Where the string "превышает" occurs in the material below, report the whole line.

▶ **Data listing**:
++++++++++

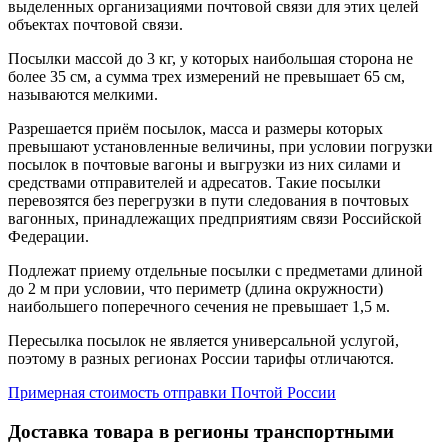
выделенных организациями почтовой связи для этих целей
объектах почтовой связи.
Посылки массой до 3 кг, у которых наибольшая сторона не
более 35 см, а сумма трех измерений не превышает 65 см,
называются мелкими.
Разрешается приём посылок, масса и размеры которых
превышают установленные величины, при условии погрузки
посылок в почтовые вагоны и выгрузки из них силами и
средствами отправителей и адресатов. Такие посылки
перевозятся без перегрузки в пути следования в почтовых
вагонных, принадлежащих предприятиям связи Российской
Федерации.
Подлежат приему отдельные посылки с предметами длиной
до 2 м при условии, что периметр (длина окружности)
наибольшего поперечного сечения не превышает 1,5 м.
Пересылка посылок не является универсальной услугой,
поэтому в разных регионах России тарифы отличаются.
Примерная стоимость отправки Почтой России
Доставка товара в регионы транспортными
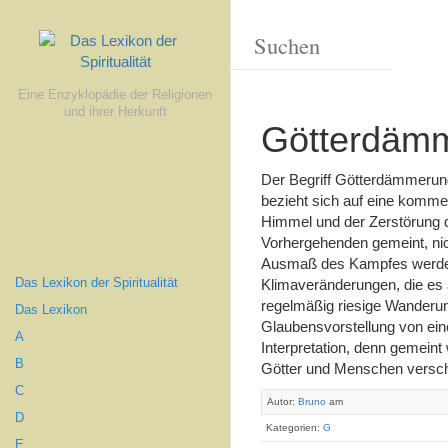
Eine Enzyklopädie der Religionen
und ihrer Herkunft
Götterdäm
Der Begriff Götterdämmerung 
bezieht sich auf eine komme
Himmel und der Zerstörung d
Vorhergehenden gemeint, ni
Ausmaß des Kampfes werden 
Das Lexikon der Spiritualität
Klimaveränderungen, die es
regelmäßig riesige Wanderun
Das Lexikon
Glaubensvorstellung von ei
A
Interpretation, denn gemeint 
B
Götter und Menschen versch
C
Autor:
Bruno
am
D
Kategorien:
G
E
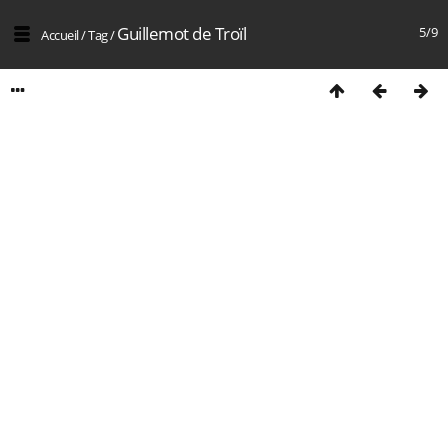
Guillemot de Troïl
5/9
Accueil
/
Tag
/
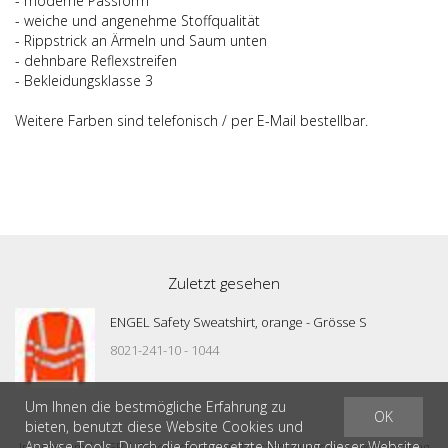
- moderne Passform
- weiche und angenehme Stoffqualität
- Rippstrick an Ärmeln und Saum unten
- dehnbare Reflexstreifen
- Bekleidungsklasse 3
Weitere Farben sind telefonisch / per E-Mail bestellbar.
Zuletzt gesehen
ENGEL Safety Sweatshirt, orange - Grösse S
8021-241-10 - 1044
Um Ihnen die bestmögliche Erfahrung zu
OK
bieten, benutzt diese Website Cookies und
Analyse Tools. Durch die fortgesetzte Nutzung dieser Website
Impressum
|
AGB
|
Datenschutz
| © by
casty outdoor & workwear ag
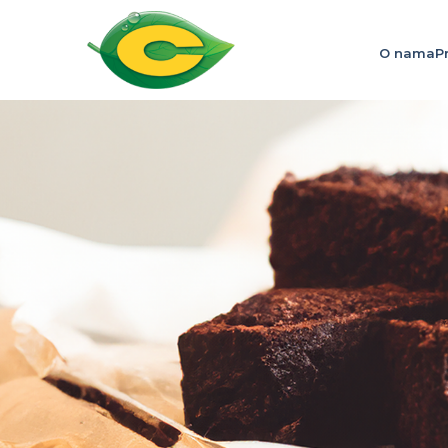
O nama
P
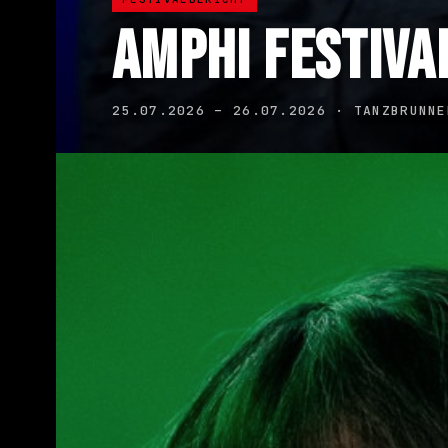
AMPHI FESTIVA
25.07.2026 – 26.07.2026 · TANZBRUNNE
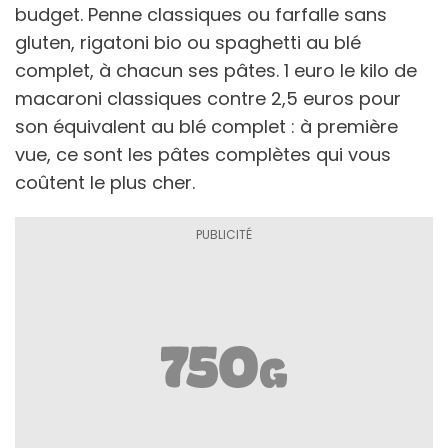
budget. Penne classiques ou farfalle sans
gluten, rigatoni bio ou spaghetti au blé
complet, à chacun ses pâtes. 1 euro le kilo de
macaroni classiques contre 2,5 euros pour
son équivalent au blé complet : à première
vue, ce sont les pâtes complètes qui vous
coûtent le plus cher.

++++++++++

▶ **Task response**:
более 35 см, а сумма трех измерений не превышает 65 см,
наибольшего поперечного сечения не превышает 1,5 м.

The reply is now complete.